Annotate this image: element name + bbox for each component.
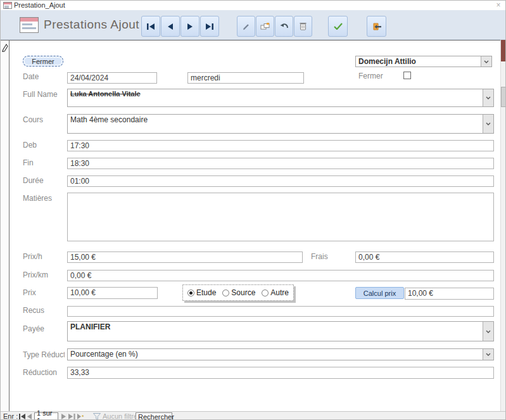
fermer-button[interactable]: Fermer [23,56,63,67]
previous-record-icon [167,23,174,30]
fin-field[interactable] [67,157,494,169]
first-record-icon [146,23,155,30]
duree-field[interactable] [67,175,494,186]
radio-autre[interactable]: Autre [262,288,289,297]
full-name-label: Full Name [23,90,58,99]
payee-combobox[interactable]: PLANIFIER [67,321,494,341]
new-record-icon[interactable]: * [77,414,85,419]
window-titlebar: Prestation_Ajout × [1,1,506,10]
svg-text:*: * [82,414,84,419]
payee-value: PLANIFIER [68,322,483,341]
search-input[interactable]: Rechercher [136,412,172,420]
cours-value: Math 4ème secondaire [68,115,483,133]
undo-button[interactable] [275,16,293,37]
validate-button[interactable] [328,16,348,37]
access-form-window: Prestation_Ajout × Prestations Ajout [0,0,506,420]
next-record-icon[interactable] [61,414,66,419]
record-navigation-bar: Enr : 1 sur 1 * Aucun filtre Rechercher [1,411,506,420]
radio-icon [262,290,269,296]
radio-source[interactable]: Source [222,288,255,297]
form-header: Prestations Ajout [1,10,506,40]
previous-record-button[interactable] [161,16,180,37]
calcul-prix-result-field[interactable] [405,287,494,299]
scrollbar-accent [501,40,506,61]
type-reduction-combobox[interactable]: Pourcentage (en %) [67,348,494,360]
fermer-check-label: Fermer [358,72,383,80]
full-name-value: Luka Antonella Vitale [68,89,483,106]
copy-icon [260,23,270,30]
last-record-icon [205,23,214,30]
record-selector-bar[interactable] [1,41,9,411]
person-combobox[interactable]: Domecijn Attilio [355,56,492,67]
prix-h-label: Prix/h [23,252,42,261]
form-icon [20,17,39,33]
exit-door-icon [372,23,382,30]
fin-label: Fin [23,158,34,167]
copy-record-button[interactable] [256,16,274,37]
recus-label: Recus [23,306,44,315]
exit-form-button[interactable] [367,16,386,37]
type-reduction-label: Type Réducti [23,350,65,359]
radio-icon [222,290,229,296]
delete-record-button[interactable] [294,16,312,37]
window-title: Prestation_Ajout [14,1,65,9]
payee-label: Payée [23,324,44,333]
check-icon [334,23,343,30]
next-record-icon [187,23,193,30]
fermer-checkbox[interactable] [403,72,411,79]
reduction-label: Réduction [23,368,57,377]
radio-selected-icon [187,290,194,296]
pencil-icon [243,23,250,30]
frais-field[interactable] [355,251,494,262]
editing-pencil-icon [2,44,8,52]
prix-km-field[interactable] [67,269,494,281]
chevron-down-icon[interactable] [483,322,493,341]
matieres-label: Matières [23,194,52,203]
cours-combobox[interactable]: Math 4ème secondaire [67,114,494,134]
full-name-combobox[interactable]: Luka Antonella Vitale [67,89,494,107]
form-title: Prestations Ajout [44,18,139,32]
reduction-field[interactable] [67,366,494,378]
previous-record-icon[interactable] [27,414,32,419]
record-position-box[interactable]: 1 sur 1 [34,412,58,420]
recus-field[interactable] [67,305,494,315]
weekday-field[interactable] [187,72,304,83]
close-icon[interactable]: × [493,1,503,10]
filter-status-label: Aucun filtre [103,412,137,420]
first-record-button[interactable] [141,16,160,37]
undo-icon [280,23,289,30]
trash-icon [300,22,307,30]
last-record-icon[interactable] [68,414,75,419]
date-field[interactable] [67,72,157,83]
first-record-icon[interactable] [19,414,26,419]
filter-icon [93,413,101,420]
matieres-textarea[interactable] [67,193,494,241]
prix-km-label: Prix/km [23,270,48,279]
form-icon [3,2,12,9]
prix-type-option-group: Etude Source Autre [182,284,294,301]
prix-label: Prix [23,288,36,297]
prix-field[interactable] [67,286,158,298]
cours-label: Cours [23,115,43,124]
calcul-prix-button[interactable]: Calcul prix [355,287,404,299]
chevron-down-icon[interactable] [483,115,493,133]
chevron-down-icon[interactable] [483,89,493,106]
deb-label: Deb [23,141,37,150]
date-label: Date [23,72,39,81]
person-combobox-value: Domecijn Attilio [356,56,481,67]
record-label: Enr : [3,412,18,420]
radio-etude[interactable]: Etude [187,288,216,297]
type-reduction-value: Pourcentage (en %) [68,349,483,360]
chevron-down-icon[interactable] [483,349,493,360]
scrollbar-thumb[interactable] [501,87,506,107]
deb-field[interactable] [67,139,494,151]
prix-h-field[interactable] [67,251,303,262]
next-record-button[interactable] [180,16,199,37]
duree-label: Durée [23,176,44,185]
frais-label: Frais [311,252,328,261]
last-record-button[interactable] [200,16,219,37]
edit-record-button[interactable] [237,16,255,37]
chevron-down-icon[interactable] [481,56,491,67]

_____

_Exercise requirements_:
Word for word, restate the records shown above, minus the pictures.

_Problem solution_:
Annotate this image: element name + bbox for each component.
fermer-button[interactable]: Fermer [23,56,63,67]
previous-record-icon [167,23,174,30]
fin-field[interactable] [67,157,494,169]
first-record-icon [146,23,155,30]
duree-field[interactable] [67,175,494,186]
radio-autre[interactable]: Autre [262,288,289,297]
full-name-label: Full Name [23,90,58,99]
payee-combobox[interactable]: PLANIFIER [67,321,494,341]
new-record-icon[interactable]: * [77,414,85,419]
window-titlebar: Prestation_Ajout × [1,1,506,10]
svg-text:*: * [82,414,84,419]
payee-value: PLANIFIER [68,322,483,341]
search-input[interactable]: Rechercher [136,412,172,420]
cours-value: Math 4ème secondaire [68,115,483,133]
undo-button[interactable] [275,16,293,37]
validate-button[interactable] [328,16,348,37]
access-form-window: Prestation_Ajout × Prestations Ajout [0,0,506,420]
next-record-icon[interactable] [61,414,66,419]
record-navigation-bar: Enr : 1 sur 1 * Aucun filtre Rechercher [1,411,506,420]
radio-icon [262,290,269,296]
radio-source[interactable]: Source [222,288,255,297]
form-header: Prestations Ajout [1,10,506,40]
previous-record-button[interactable] [161,16,180,37]
calcul-prix-result-field[interactable] [405,287,494,299]
scrollbar-accent [501,40,506,61]
type-reduction-combobox[interactable]: Pourcentage (en %) [67,348,494,360]
fermer-check-label: Fermer [358,72,383,80]
full-name-value: Luka Antonella Vitale [68,89,483,106]
copy-icon [260,23,270,30]
last-record-icon [205,23,214,30]
record-selector-bar[interactable] [1,41,9,411]
person-combobox[interactable]: Domecijn Attilio [355,56,492,67]
prix-h-label: Prix/h [23,252,42,261]
form-icon [20,17,39,33]
exit-door-icon [372,23,382,30]
fin-label: Fin [23,158,34,167]
copy-record-button[interactable] [256,16,274,37]
recus-label: Recus [23,306,44,315]
exit-form-button[interactable] [367,16,386,37]
type-reduction-label: Type Réducti [23,350,65,359]
radio-icon [222,290,229,296]
delete-record-button[interactable] [294,16,312,37]
window-title: Prestation_Ajout [14,1,65,9]
payee-label: Payée [23,324,44,333]
check-icon [334,23,343,30]
next-record-icon [187,23,193,30]
fermer-checkbox[interactable] [403,72,411,79]
reduction-label: Réduction [23,368,57,377]
radio-selected-icon [187,290,194,296]
pencil-icon [243,23,250,30]
frais-field[interactable] [355,251,494,262]
editing-pencil-icon [2,44,8,52]
prix-km-field[interactable] [67,269,494,281]
chevron-down-icon[interactable] [483,322,493,341]
matieres-label: Matières [23,194,52,203]
cours-combobox[interactable]: Math 4ème secondaire [67,114,494,134]
full-name-combobox[interactable]: Luka Antonella Vitale [67,89,494,107]
form-title: Prestations Ajout [44,18,139,32]
reduction-field[interactable] [67,366,494,378]
previous-record-icon[interactable] [27,414,32,419]
record-position-box[interactable]: 1 sur 1 [34,412,58,420]
recus-field[interactable] [67,305,494,315]
weekday-field[interactable] [187,72,304,83]
close-icon[interactable]: × [493,1,503,10]
filter-status-label: Aucun filtre [103,412,137,420]
first-record-button[interactable] [141,16,160,37]
undo-icon [280,23,289,30]
trash-icon [300,22,307,30]
last-record-icon[interactable] [68,414,75,419]
date-field[interactable] [67,72,157,83]
first-record-icon[interactable] [19,414,26,419]
filter-icon [93,413,101,420]
matieres-textarea[interactable] [67,193,494,241]
prix-km-label: Prix/km [23,270,48,279]
form-icon [3,2,12,9]
prix-type-option-group: Etude Source Autre [182,284,294,301]
prix-label: Prix [23,288,36,297]
prix-field[interactable] [67,286,158,298]
cours-label: Cours [23,115,43,124]
calcul-prix-button[interactable]: Calcul prix [355,287,404,299]
chevron-down-icon[interactable] [483,115,493,133]
chevron-down-icon[interactable] [483,89,493,106]
deb-label: Deb [23,141,37,150]
date-label: Date [23,72,39,81]
person-combobox-value: Domecijn Attilio [356,56,481,67]
record-label: Enr : [3,412,18,420]
radio-etude[interactable]: Etude [187,288,216,297]
type-reduction-value: Pourcentage (en %) [68,349,483,360]
chevron-down-icon[interactable] [483,349,493,360]
scrollbar-thumb[interactable] [501,87,506,107]
deb-field[interactable] [67,139,494,151]
prix-h-field[interactable] [67,251,303,262]
next-record-button[interactable] [180,16,199,37]
duree-label: Durée [23,176,44,185]
frais-label: Frais [311,252,328,261]
last-record-button[interactable] [200,16,219,37]
edit-record-button[interactable] [237,16,255,37]
chevron-down-icon[interactable] [481,56,491,67]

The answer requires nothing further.